The Situation
Bill (not his real name) has owned his home for nearly two decades. He and his wife Amanda have made many memories, raised a family, and built a life in that home. Like many homeowners, he refinanced his mortgage to cover a few major expenses, including college costs for their daughter Lydia.
Now his monthly payment is too high for him to handle. Even worse, Bill owes $170,000 on a home that wouldn’t appraise for more than $100,000. That's $70K in negative equity (yikes!).
Bill contacted his mortgage company about accepting a short sale, but was denied because his payments are “too current.” Bill played by the rules and paid his mortgage and bills on time – even during the lean years when Lori lost her job. To Bill, it doesn’t seem quite fair that loan modification help and short sale approvals are going most often to those who didn’t pay when promised.

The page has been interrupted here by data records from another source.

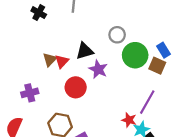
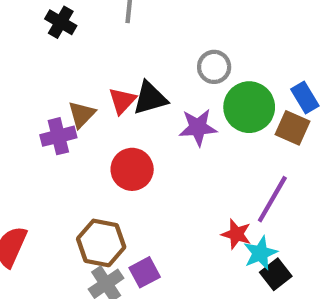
red triangle: (62, 61) -> (122, 101), moved
purple star: (98, 69) -> (198, 127), moved, turned -30
purple cross: (30, 93) -> (58, 136), moved

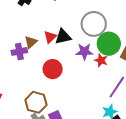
gray circle: (214, 67) -> (94, 24), size x1.6
red star: (236, 234) -> (101, 60), moved

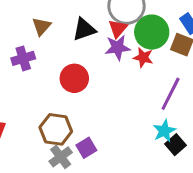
red triangle: (50, 37) -> (118, 29), moved
brown triangle: (31, 42) -> (41, 26), moved

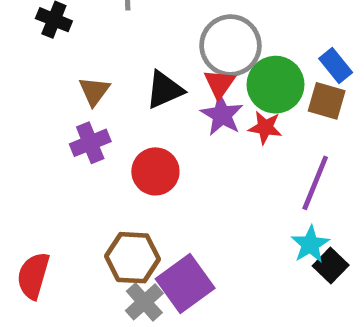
purple star: (118, 48) -> (222, 115), turned -30
purple cross: (23, 58) -> (90, 143), moved
purple square: (86, 148) -> (185, 283), size x1.6

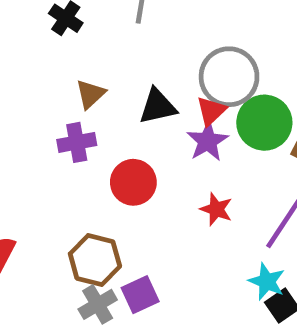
red star: (265, 128) -> (216, 209), moved
cyan star: (310, 244) -> (267, 281), turned -30
purple square: (185, 283) -> (140, 295), size x0.7

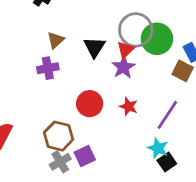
black triangle: (158, 106) -> (95, 47), turned -45
green circle: (264, 123) -> (157, 39), moved
red circle: (133, 182) -> (90, 104), moved

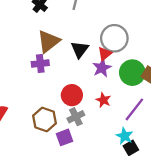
green circle: (157, 39) -> (132, 73), moved
brown triangle: (56, 40) -> (49, 41), size x1.6
gray cross: (60, 162) -> (76, 117), moved

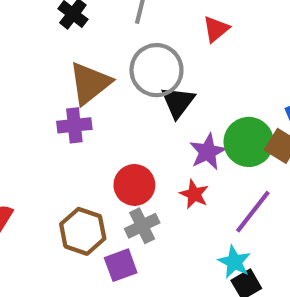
gray circle: (114, 38) -> (156, 70), moved
black triangle: (80, 50) -> (178, 102), moved
red triangle: (105, 54) -> (216, 29), moved
purple star: (102, 68) -> (208, 152), moved

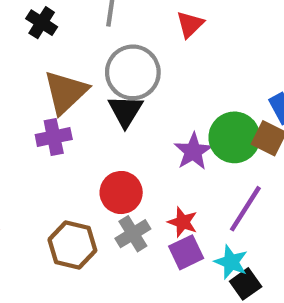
black triangle: (178, 102) -> (125, 111), moved
red star: (194, 194) -> (183, 222), moved
purple square: (121, 265) -> (186, 252), moved

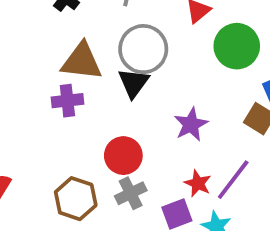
brown triangle: (66, 92) -> (82, 61), turned 45
green circle: (234, 137) -> (237, 46), moved
red star: (183, 222) -> (198, 183), moved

Bill can't afford to stay in his house, so he has considered three options:
- Sell the house - "I can't. I’m upside-down and the bank told me they won’t approve a short sale."
- Get a loan modification - "I tried. The bank says I don’t fit their criteria since my payments aren’t behind."
- Move out and rent the house - "I would, but the home needs a few upgrades and some cosmetic repairs to make it ready to rent. I don't have $4000 - $5000 to fix it."
Bill was ready to give up and just let the house go. Even though foreclosure would ruin his credit and certainly is not what he wants to do, he thought he had no other choice.
Two Possible Solutions
We worked with Bill to suggest a couple of solutions he'd never considered.
Rent the home at a discount. Bill can get his home filled fastest by offering a better deal than any other rentals in the neighborhood. If the going rent is about $1075/mo, Bill might rent his house for $850/mo to someone who is comfortable with a paint brush (none of the repairs are safety-related).
What does Bill get? Time to let home values to improve while someone else is paying on his mortgage. Bill's handy tenant gets a nice house that they can make their own with a huge discount on the monthly payment.
Sell the home with owner financing. If Bill's buyer is a first-time home owner, they might be eligible for $8,000 in a tax refund for purchasing Bill's house. Bill and his buyer could agree to split the tax refund – say, $4000 paid to Bill as a down payment and $4000 used by the buyer for upgrades.
What does Bill get? Once again, Bill gets time to let home values improve. Bill's buyer gets a nice house to own with an affordable down payment and easy approval without jumping through the hoops that a bank would require. Bill might even give his buyer 10 years to refinance and pay him off. In the meantime, Bill's mortgage gets paid down and there is more time for the house to return to a more “normal” appraisal value.
Bill is now considering these two new options. We'll report back when we get an update on his progress.